Mr. President, here I am again with my trusty, battered chart by my side, this time here to talk about the looming costs and economic risks of climate upheaval.

Almost exactly 5 years ago, I sent around a binder about this thick to all of my Senate colleagues in which I compiled some of the most compelling warnings about the looming climate economic crisis. I have just recently updated it and shared it with all of the Budget Committee members. It is now more like this thick, as the warnings just keep piling up.

These warnings come from central bankers, economists, asset managers, insurance companies, investment banks, credit rating agencies, and leading management consultants—folks with a lot of credibility when it comes to economics, finance, corporate risk, and their effects on government spending and revenues—folks who often have a fiduciary obligation to get this right.

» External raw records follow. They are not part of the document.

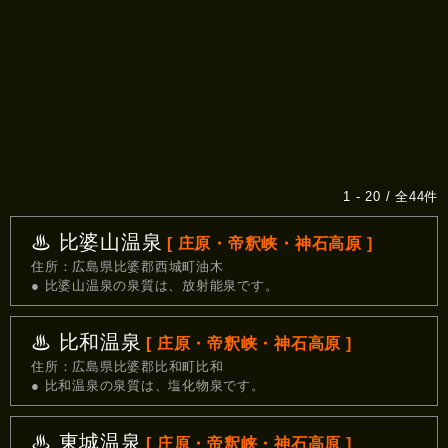
1 - 20 / 全44件
♨ 比婆山温泉
[ 庄原・帝釈峡・神石高原 ]
住所：広島県比婆郡西城町油木
● 比婆山温泉の泉質は、放射能泉です。
♨ 比和温泉
[ 庄原・帝釈峡・神石高原 ]
住所：広島県比婆郡比和町比和
● 比和温泉の泉質は、塩化物泉です。
♨ 東城温泉
[ 庄原・帝釈峡・神石高原 ]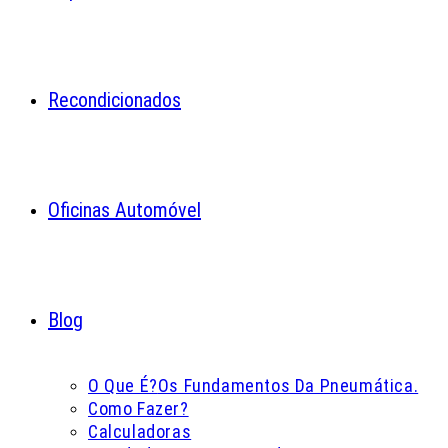
Recondicionados
Oficinas Automóvel
Blog
O Que É?
Os Fundamentos Da Pneumática.
Como Fazer?
Calculadoras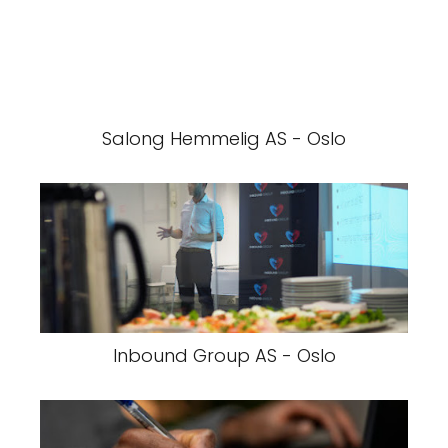
Salong Hemmelig AS - Oslo
Inbound Group AS - Oslo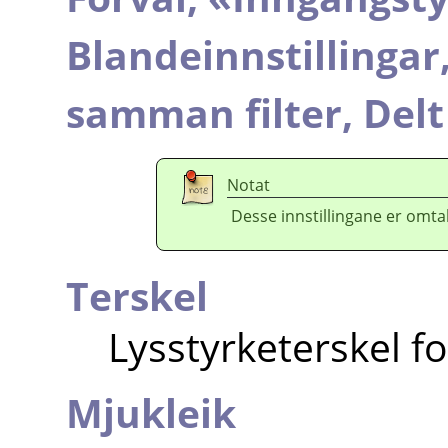
Blandeinnstillingar
samman filter,
Delt
Notat
Desse innstillingane er omtal
Terskel
Lysstyrketerskel f
Mjukleik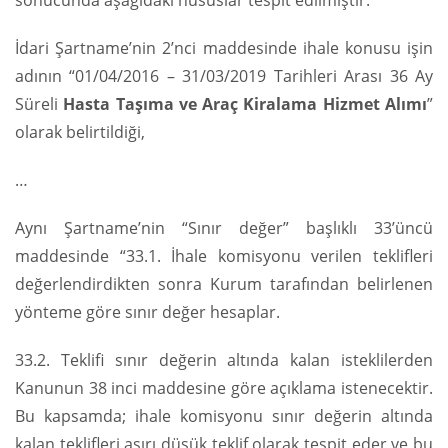
sonucunda aşağıdaki hususlar tespit edilmiştir.
İdari Şartname’nin 2’nci maddesinde ihale konusu işin
adının “01/04/2016 – 31/03/2019 Tarihleri Arası 36 Ay
Süreli
Hasta Taşıma ve Araç Kiralama Hizmet Alımı
”
olarak belirtildiği,
…
Aynı Şartname’nin “Sınır değer” başlıklı 33’üncü
maddesinde “33.1. İhale komisyonu verilen teklifleri
değerlendirdikten sonra Kurum tarafından belirlenen
yönteme göre sınır değer hesaplar.
33.2. Teklifi sınır değerin altında kalan isteklilerden
Kanunun 38 inci maddesine göre açıklama istenecektir.
Bu kapsamda; ihale komisyonu sınır değerin altında
kalan teklifleri aşırı düşük teklif olarak tespit eder ve bu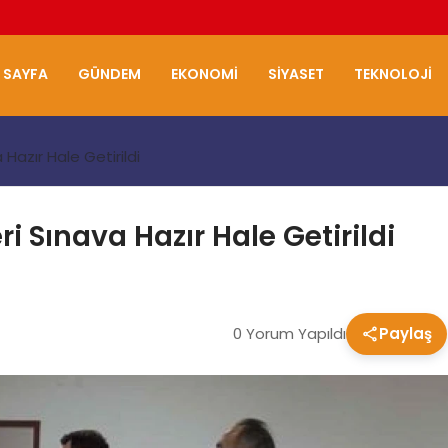
 SAYFA
GÜNDEM
EKONOMI
SIYASET
TEKNOLOJI
Hazır Hale Getirildi
i Sınava Hazır Hale Getirildi
0 Yorum Yapıldı
Paylaş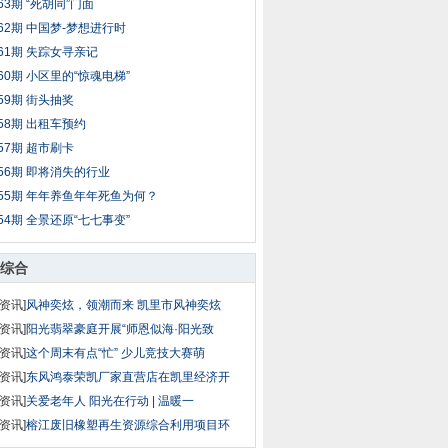
63期 “死胡同”门面
62期 中国梦-梦想进行时
61期 失踪女寻亲记
60期 小区里的“惊魂电梯”
59期 街头抽奖
58期 出租车预约
57期 超市刷卡
56期 即将消失的行业
55期 年年养鱼年年死鱼为何？
54期 全景还原“七七事变”
综合
资讯]
风神奕炫，领潮而来 凯里市风神奕炫
资讯]
阳光翡翠豪庭开展“师恩似海·阳光致
资讯]
这个周末有点“忙” 少儿竞技大赛萌
资讯]
东风鸿泰荣凯厂家直营店在凯里经济开
资讯]
关爱老年人 阳光在行动 | 温暖一
资讯]
榕江废旧橡塑再生资源综合利用项目环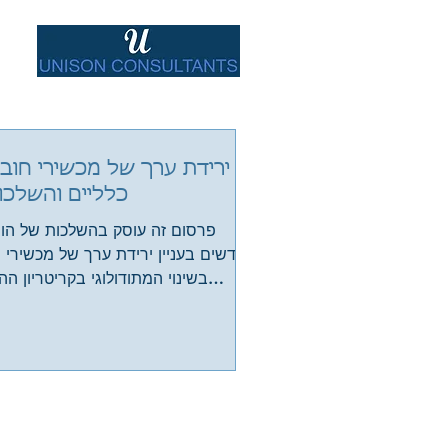
ירידת ערך של מכשירי חוב 
כלליים והשלכו
פרסום זה עוסק בהשלכות של הו
החדשים בעניין ירידת ערך של מכשירי 
בשינוי המתודולוגי בקריטריון ה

The Budget Committee has started to dig into these warnings. We have just held the first two of a series of hearings on climate impacts to our Federal budget. Our second hearing, held earlier today, explored warnings of crashes in coastal property values amid rising seas and more powerful storms.

One of our witnesses was Kate Michaud, the town manager of Warren, RI. Warren is the smallest town in the smallest county of our smallest State. There, like in many small coastal towns all around the country, in Georgia and elsewhere, the problems are real and they are immediate. She testified that some homes in Warren have seen their value drop by one-third because of flood risk. And sea level rise is projected to permanently flood some coastal portions of Warren over the next decade. This is mapping that is done by the State of Rhode Island that shows the projected flooding zone of Warren, and all of these are existing buildings and homes that will be inundated.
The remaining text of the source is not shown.